[Records for the exercise — start]

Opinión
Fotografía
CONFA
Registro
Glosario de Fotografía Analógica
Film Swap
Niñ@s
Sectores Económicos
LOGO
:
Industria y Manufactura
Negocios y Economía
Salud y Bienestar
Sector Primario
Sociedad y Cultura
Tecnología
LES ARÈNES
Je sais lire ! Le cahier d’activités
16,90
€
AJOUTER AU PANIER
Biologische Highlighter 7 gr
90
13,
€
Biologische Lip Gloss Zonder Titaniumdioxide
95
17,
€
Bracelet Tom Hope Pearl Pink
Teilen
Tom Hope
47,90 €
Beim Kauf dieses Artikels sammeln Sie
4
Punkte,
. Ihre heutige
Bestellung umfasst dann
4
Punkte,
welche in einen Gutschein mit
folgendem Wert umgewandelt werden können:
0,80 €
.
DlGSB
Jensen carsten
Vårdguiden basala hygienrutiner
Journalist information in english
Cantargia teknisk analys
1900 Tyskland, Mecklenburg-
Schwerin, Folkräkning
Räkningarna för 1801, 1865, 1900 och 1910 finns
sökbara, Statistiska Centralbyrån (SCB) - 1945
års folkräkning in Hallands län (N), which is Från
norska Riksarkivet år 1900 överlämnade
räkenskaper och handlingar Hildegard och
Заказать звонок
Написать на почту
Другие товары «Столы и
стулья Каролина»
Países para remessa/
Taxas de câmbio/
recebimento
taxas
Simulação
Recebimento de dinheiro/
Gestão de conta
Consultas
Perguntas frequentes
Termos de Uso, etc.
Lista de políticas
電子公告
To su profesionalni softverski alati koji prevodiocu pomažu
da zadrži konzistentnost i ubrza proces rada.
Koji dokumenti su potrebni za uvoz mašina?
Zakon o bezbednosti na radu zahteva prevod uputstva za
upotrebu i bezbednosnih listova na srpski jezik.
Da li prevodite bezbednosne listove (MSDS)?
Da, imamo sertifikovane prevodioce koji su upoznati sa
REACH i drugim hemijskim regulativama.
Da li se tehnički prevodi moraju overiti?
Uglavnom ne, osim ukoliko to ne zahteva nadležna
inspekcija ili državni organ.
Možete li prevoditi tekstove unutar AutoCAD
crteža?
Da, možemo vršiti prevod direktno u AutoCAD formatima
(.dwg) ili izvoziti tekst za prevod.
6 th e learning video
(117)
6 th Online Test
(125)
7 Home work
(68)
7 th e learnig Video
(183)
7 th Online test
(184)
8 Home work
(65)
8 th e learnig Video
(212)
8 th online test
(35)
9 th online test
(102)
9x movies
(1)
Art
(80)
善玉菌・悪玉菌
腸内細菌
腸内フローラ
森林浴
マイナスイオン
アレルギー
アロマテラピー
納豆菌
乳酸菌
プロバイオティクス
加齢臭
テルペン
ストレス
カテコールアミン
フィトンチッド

[Records for the exercise — finish]

The required answer is every line of the data, duplicated exactly.

Opinión
Fotografía
CONFA
Registro
Glosario de Fotografía Analógica
Film Swap
Niñ@s
Sectores Económicos
LOGO
:
Industria y Manufactura
Negocios y Economía
Salud y Bienestar
Sector Primario
Sociedad y Cultura
Tecnología
LES ARÈNES
Je sais lire ! Le cahier d’activités
16,90
€
AJOUTER AU PANIER
Biologische Highlighter 7 gr
90
13,
€
Biologische Lip Gloss Zonder Titaniumdioxide
95
17,
€
Bracelet Tom Hope Pearl Pink
Teilen
Tom Hope
47,90 €
Beim Kauf dieses Artikels sammeln Sie
4
Punkte,
. Ihre heutige
Bestellung umfasst dann
4
Punkte,
welche in einen Gutschein mit
folgendem Wert umgewandelt werden können:
0,80 €
.
DlGSB
Jensen carsten
Vårdguiden basala hygienrutiner
Journalist information in english
Cantargia teknisk analys
1900 Tyskland, Mecklenburg-
Schwerin, Folkräkning
Räkningarna för 1801, 1865, 1900 och 1910 finns
sökbara, Statistiska Centralbyrån (SCB) - 1945
års folkräkning in Hallands län (N), which is Från
norska Riksarkivet år 1900 överlämnade
räkenskaper och handlingar Hildegard och
Заказать звонок
Написать на почту
Другие товары «Столы и
стулья Каролина»
Países para remessa/
Taxas de câmbio/
recebimento
taxas
Simulação
Recebimento de dinheiro/
Gestão de conta
Consultas
Perguntas frequentes
Termos de Uso, etc.
Lista de políticas
電子公告
To su profesionalni softverski alati koji prevodiocu pomažu
da zadrži konzistentnost i ubrza proces rada.
Koji dokumenti su potrebni za uvoz mašina?
Zakon o bezbednosti na radu zahteva prevod uputstva za
upotrebu i bezbednosnih listova na srpski jezik.
Da li prevodite bezbednosne listove (MSDS)?
Da, imamo sertifikovane prevodioce koji su upoznati sa
REACH i drugim hemijskim regulativama.
Da li se tehnički prevodi moraju overiti?
Uglavnom ne, osim ukoliko to ne zahteva nadležna
inspekcija ili državni organ.
Možete li prevoditi tekstove unutar AutoCAD
crteža?
Da, možemo vršiti prevod direktno u AutoCAD formatima
(.dwg) ili izvoziti tekst za prevod.
6 th e learning video
(117)
6 th Online Test
(125)
7 Home work
(68)
7 th e learnig Video
(183)
7 th Online test
(184)
8 Home work
(65)
8 th e learnig Video
(212)
8 th online test
(35)
9 th online test
(102)
9x movies
(1)
Art
(80)
善玉菌・悪玉菌
腸内細菌
腸内フローラ
森林浴
マイナスイオン
アレルギー
アロマテラピー
納豆菌
乳酸菌
プロバイオティクス
加齢臭
テルペン
ストレス
カテコールアミン
フィトンチッド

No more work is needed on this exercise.